Week 2: Into the Clouds

January 25, 2024

2024-01-25

This blog is much shorter than last week's! My college roommate was in town for 3 days, and we spent our evenings recreating an automated version of a Halo 3 "trash compactor" mode I used to love playing many years ago.

Product Exploration

With a data ecosystem being the target product, I spent some of this week checking out new data tools and products at a high level. Here are some of my findings:

Snowflake Marketplace

Over 2000 data sources available, the majority of which are free. This will be a good place to quickly grab data to experiment with, or maybe even to refine and re-serve. What fascinates me is the paid datasets - Good Boy Studios serves a single data table about Dogs in the USA for a mere $12,500/month! Several providers charge on a per-query basis, such as the much-more-practical SEC Financial Analytics Kit at $1/query.

Hex

To me until now, Hex has been a cloud-hosted environment where developers can collaborate on and share Jupyter notebooks. After chatting with my buddy Nick Stanzione, I found an awesome video about Hex magic. If this short video doesn't result in a jaw drop, you can go ahead and unfollow me. Seriously - this is some incredible stuff, and it's exactly the kind of auto-BI tool I'm looking for.

Qdrant

A tool I haven't given the attention it deserves yet, but vector databases are an interesting concept I'll be keeping in my back pocket for future recommendation algorithm use-cases.
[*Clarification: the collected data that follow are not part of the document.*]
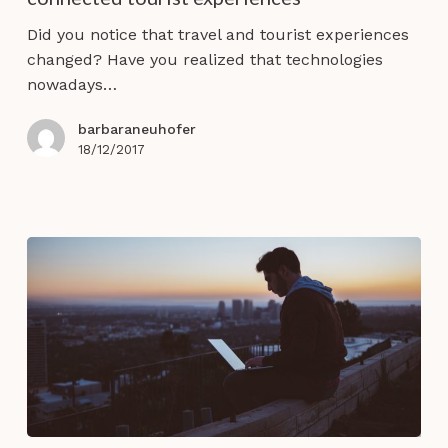
co-
destruction
Did you notice that travel and tourist experiences
in
changed? Have you realized that technologies
connected
nowadays…
tourist
experiences
barbaraneuhofer
18/12/2017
Cloud Guru AWS Solutions Architect Course

Since last week, I covered Route 53, Elastic Load Balancing, Monitoring, High Availability and Scaling, Decoupling Workflows, Big Data, and part of the Serverless Architecture chapter.

I've heard of SQS and SNS being used at my workplace, so it was neat to get a better understanding of the value those services offer. SNS could prove to be useful for job alerts in a self-hosted version of dagster.

The Big Data Reality Check

The big data section of this course solidified for me that I absolutely do not want to be using AWS as my database hosting platform. One of the demos showed the instructor configuring a ra3.16xlarge Redshift instance with an estimated monthly charge of $1,201,766.40!

This OMG moment sent me straight back to my comfort zone with Snowflake, where I confirmed that I'll be able to support all of my storage and compute needs for only a few dollars a month. Snowflake allows my warehouse to hibernate for free when I'm not running queries.

Similarly, the "orchestration" offered by AWS Step Functions is wayyyyy more involved than I want to get. With self-managed EC2 instances, Elastic Load Balancers, Elastic MapReduce, and AWS Data Pipelines, problems are being solved which just don't exist in the serverless ECS environment I've grown accustomed to.